У меня округляются глаза: упасть лицом в грязь перед бойкой старушонкой вовсе не хочется, и порция коктейля почти идет носом, когда я с усилием загоняю ее назад в протестующий против подобного надругательства желудок.
И пока я борюсь с тошнотворными спазмами, старая кошелка всплескивает руками:
— Мамочки моя родная, я ж забыла про апельсин! — И поясняет: — «Лонг-Айленд» без апельсина — все равно, что Париж без Эйфелевой башни… Деточка, — в сторону услужливой барменши, — нам пару долек апельсина, пожалуйста, и… повтори предыдущий заказ. Мы должны сделать все, как надо… Ну, ты готов ко второму кругу? — спрашивает меня с азартным блеском в глазах, и, заметив, должно быть, как меня перекашивает от подобной перспективы (ничего не могу с этим поделать), добавляет: — Парень ты хилый, я погляжу, боязно и настаивать.
Я сглатываю и пьяно вскидываюсь:
— Еще посмотрим, кто из нас хилый. Стакан мне и дольку апельсина!
Новая порция алкоголя заливает носоглотку, и я отфыркиваюсь, подобно захлебнувшемуся коту — в ушах нарастает оглушающий звон, все тело сводит колючей судорогой.
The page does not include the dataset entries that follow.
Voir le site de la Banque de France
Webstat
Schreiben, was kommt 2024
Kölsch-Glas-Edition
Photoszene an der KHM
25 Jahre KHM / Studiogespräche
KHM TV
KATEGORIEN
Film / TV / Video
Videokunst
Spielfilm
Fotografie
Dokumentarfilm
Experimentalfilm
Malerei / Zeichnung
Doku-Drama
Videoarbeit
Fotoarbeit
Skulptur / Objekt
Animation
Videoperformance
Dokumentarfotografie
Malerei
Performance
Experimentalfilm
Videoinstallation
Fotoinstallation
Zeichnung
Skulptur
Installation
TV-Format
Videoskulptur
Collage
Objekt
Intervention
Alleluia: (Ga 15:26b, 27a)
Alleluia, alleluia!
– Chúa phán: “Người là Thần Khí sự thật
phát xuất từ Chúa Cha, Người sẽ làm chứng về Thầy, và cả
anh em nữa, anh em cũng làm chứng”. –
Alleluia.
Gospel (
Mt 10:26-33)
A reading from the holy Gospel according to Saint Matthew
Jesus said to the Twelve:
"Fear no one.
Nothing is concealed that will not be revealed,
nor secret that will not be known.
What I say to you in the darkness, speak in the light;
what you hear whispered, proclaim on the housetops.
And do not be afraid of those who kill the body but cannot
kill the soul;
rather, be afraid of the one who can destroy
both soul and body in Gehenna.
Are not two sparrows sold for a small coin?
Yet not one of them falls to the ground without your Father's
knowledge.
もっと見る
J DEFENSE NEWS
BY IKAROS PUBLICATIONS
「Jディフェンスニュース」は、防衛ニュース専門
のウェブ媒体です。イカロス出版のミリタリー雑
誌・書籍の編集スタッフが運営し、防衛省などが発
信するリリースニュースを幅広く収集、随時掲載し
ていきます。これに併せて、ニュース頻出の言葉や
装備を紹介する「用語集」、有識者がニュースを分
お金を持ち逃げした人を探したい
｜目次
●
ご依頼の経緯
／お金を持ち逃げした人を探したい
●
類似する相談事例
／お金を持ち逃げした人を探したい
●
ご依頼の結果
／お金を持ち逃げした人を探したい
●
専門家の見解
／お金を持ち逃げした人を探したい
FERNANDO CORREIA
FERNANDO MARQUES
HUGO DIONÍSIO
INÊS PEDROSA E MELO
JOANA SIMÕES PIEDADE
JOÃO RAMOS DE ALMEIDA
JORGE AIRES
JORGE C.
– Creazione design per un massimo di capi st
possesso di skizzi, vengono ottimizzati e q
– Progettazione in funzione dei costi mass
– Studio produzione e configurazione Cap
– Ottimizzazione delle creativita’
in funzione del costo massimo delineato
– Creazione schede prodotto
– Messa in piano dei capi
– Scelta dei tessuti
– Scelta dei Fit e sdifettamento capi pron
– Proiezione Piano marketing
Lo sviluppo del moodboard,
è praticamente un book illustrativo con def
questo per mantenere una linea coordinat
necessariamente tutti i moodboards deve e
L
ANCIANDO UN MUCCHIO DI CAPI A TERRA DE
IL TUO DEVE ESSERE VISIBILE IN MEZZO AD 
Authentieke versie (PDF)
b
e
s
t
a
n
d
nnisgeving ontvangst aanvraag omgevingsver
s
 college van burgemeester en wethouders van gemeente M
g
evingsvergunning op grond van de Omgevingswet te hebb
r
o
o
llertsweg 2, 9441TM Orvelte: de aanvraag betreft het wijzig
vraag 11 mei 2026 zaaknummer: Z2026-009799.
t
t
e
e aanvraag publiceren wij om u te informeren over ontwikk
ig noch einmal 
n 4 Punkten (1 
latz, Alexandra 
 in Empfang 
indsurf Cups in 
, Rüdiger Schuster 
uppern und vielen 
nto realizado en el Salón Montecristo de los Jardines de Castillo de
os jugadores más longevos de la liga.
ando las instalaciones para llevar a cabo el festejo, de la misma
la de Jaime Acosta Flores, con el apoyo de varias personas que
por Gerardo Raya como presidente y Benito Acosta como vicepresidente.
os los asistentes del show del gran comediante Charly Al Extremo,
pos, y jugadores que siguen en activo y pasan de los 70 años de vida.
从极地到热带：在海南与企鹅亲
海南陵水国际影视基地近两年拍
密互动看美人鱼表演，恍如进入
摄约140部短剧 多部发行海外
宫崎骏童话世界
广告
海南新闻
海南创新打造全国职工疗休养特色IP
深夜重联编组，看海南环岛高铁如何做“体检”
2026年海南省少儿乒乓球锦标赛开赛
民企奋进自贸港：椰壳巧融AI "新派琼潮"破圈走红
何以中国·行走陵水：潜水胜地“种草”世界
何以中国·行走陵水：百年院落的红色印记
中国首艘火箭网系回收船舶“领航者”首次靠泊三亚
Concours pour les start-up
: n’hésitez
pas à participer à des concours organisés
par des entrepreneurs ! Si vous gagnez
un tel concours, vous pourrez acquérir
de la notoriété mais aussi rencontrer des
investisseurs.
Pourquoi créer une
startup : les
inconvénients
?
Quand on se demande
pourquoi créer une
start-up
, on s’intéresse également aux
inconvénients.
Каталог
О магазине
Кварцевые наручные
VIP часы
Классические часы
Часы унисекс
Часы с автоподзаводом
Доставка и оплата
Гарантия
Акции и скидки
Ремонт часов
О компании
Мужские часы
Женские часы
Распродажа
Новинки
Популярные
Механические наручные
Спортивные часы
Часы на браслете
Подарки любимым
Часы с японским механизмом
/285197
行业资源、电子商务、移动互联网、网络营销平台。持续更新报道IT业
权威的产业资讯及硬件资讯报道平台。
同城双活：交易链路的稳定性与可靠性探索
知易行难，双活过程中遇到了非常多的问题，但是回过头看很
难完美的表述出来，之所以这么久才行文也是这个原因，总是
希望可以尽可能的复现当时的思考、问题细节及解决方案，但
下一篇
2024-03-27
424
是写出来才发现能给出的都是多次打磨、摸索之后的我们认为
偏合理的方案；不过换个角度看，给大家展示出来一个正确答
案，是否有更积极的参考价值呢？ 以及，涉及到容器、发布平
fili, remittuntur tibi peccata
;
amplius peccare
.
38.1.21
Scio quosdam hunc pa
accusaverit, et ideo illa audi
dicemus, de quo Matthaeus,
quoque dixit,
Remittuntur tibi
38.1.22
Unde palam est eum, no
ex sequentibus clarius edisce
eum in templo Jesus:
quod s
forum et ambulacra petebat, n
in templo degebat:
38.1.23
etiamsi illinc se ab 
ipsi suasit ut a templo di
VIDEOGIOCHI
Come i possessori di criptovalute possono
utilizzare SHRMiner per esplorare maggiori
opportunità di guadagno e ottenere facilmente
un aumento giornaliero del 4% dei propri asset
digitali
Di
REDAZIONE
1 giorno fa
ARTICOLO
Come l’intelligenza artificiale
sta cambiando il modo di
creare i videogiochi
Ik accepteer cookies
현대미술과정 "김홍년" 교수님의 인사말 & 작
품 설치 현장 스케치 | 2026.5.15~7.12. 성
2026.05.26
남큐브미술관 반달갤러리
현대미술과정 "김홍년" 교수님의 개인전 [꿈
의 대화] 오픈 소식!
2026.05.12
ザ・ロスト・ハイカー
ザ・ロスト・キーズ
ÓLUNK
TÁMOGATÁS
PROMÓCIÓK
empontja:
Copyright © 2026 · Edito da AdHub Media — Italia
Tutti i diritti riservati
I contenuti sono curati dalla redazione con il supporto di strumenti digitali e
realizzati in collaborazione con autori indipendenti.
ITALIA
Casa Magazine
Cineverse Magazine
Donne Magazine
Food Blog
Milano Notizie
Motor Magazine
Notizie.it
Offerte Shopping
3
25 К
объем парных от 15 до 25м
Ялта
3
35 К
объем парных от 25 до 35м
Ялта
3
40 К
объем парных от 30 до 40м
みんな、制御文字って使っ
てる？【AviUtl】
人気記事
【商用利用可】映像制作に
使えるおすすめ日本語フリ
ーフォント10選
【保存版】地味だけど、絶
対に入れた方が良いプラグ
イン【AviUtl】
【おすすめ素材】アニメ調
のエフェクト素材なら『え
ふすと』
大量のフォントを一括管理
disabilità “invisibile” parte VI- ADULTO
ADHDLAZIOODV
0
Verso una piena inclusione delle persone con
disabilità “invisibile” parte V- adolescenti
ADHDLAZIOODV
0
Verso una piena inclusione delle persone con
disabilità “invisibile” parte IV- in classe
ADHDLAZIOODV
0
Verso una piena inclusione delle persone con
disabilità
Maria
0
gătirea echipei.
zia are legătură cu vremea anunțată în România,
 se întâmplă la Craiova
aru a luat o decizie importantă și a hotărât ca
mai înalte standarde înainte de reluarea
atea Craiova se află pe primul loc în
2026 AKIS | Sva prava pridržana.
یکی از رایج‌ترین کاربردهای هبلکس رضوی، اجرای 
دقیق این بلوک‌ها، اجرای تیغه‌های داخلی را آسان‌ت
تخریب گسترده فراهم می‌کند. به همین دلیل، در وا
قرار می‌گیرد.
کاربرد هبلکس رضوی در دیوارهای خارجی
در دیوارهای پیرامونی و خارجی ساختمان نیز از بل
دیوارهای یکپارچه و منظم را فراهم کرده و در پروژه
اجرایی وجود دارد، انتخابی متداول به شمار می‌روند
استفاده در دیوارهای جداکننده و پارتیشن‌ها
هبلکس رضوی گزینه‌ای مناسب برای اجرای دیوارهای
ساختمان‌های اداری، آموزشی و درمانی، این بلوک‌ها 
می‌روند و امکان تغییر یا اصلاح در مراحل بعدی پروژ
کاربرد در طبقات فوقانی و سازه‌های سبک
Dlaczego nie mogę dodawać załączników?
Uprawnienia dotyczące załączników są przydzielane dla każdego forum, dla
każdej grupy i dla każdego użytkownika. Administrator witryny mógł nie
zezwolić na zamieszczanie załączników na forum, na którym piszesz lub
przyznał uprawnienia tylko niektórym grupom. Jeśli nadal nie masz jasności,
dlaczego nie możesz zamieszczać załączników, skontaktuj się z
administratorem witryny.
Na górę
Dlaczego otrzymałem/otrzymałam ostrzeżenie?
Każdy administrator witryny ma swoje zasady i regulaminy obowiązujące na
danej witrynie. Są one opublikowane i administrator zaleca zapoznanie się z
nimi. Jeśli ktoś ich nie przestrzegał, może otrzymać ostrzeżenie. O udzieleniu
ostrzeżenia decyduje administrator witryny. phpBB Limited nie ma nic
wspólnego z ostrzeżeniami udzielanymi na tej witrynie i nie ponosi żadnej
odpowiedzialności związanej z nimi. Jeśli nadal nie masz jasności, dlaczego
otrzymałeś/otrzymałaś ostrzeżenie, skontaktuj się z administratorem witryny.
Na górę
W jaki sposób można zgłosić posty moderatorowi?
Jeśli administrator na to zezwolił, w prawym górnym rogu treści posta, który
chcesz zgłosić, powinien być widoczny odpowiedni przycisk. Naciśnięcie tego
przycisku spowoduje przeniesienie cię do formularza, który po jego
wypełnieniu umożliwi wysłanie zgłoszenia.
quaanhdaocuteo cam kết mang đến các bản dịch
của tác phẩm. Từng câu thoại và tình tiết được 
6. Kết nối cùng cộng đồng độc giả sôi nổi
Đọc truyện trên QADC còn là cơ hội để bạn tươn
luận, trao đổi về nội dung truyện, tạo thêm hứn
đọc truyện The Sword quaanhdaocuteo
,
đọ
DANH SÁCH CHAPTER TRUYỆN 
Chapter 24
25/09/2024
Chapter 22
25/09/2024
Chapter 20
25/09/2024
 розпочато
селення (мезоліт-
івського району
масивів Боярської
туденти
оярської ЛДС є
— Что с тобой? — восклицает навязчивая старуха, хватая меня за рукав. Дальше все словно в тумане: меня ведет куда-то в сторону, погружает в ватную какофонию взрывающихся в голове звуков, а потом и вовсе опрокидывает в глубокую темноту…
Я просыпаюсь с оглушительно бухающим в голове набатом из тысячи барабанных установок. Яркий свет из незашторенного окна мучительно режет глаза…
Что за наказание?! Приподнимаю тяжелую голову, придерживая ее руками, словно переполненный водой аквариум, и принимаю, наконец, вертикальное положение.
Ого, я в своей постели! Весьма любопытно.
Все произошедшее прошлым вечером — все, кроме пышногрудой барменши, с которой я собирался развлечься, — кажется довольно смутным и полустертым. Как я вообще вернулся домой? Загадка, как ни крути.
И я все еще продолжаю биться над ее разрешением, когда дверь моей спальни открывается, и в комнату входит моя вчерашняя знакомая, та самая, пышногрудая — я даже глаза округляю.
— Держи вот, — она подает мне стакан воды и таблетку аспирина. — Г олова, должно быть, раскалывается!
Принимаю подаяние и гляжу на нее, не отводя взгляда: она ведет себя так, словно мы давно и близко знакомы.
— Раскалывается, — сиплю, все еще пытаясь уложить вчерашние события в своей голове. И спрашиваю: — А ты здесь как оказалась? Мы с тобой того самого или как?
— Или как, — отзывается девушка, сложив руки на пышной груди. — Ты был просто в зюзю, мне пришлось тащить тебя на себе.
Во мне мгновенно срабатывает первобытный инстинкт, и я протягиваю недовольной девице руку ладонью вверх.
— Хочешь «станцуем» сейчас? — предлагаю с улыбкой. — Я только «за». Утро хорошо на мне сказывается…
Та скептически заламывает бровь.
— Даже с похмелья? — и многозначительно поглядывает на мой пах. — Боюсь, ты себя переоцениваешь!
В этот момент комнату наполняют странные звуки, похожие на жалобное мяуканье новорожденного котенка, и я в недоумении гляжу на девушку, имени которой так и не удосужился узнать.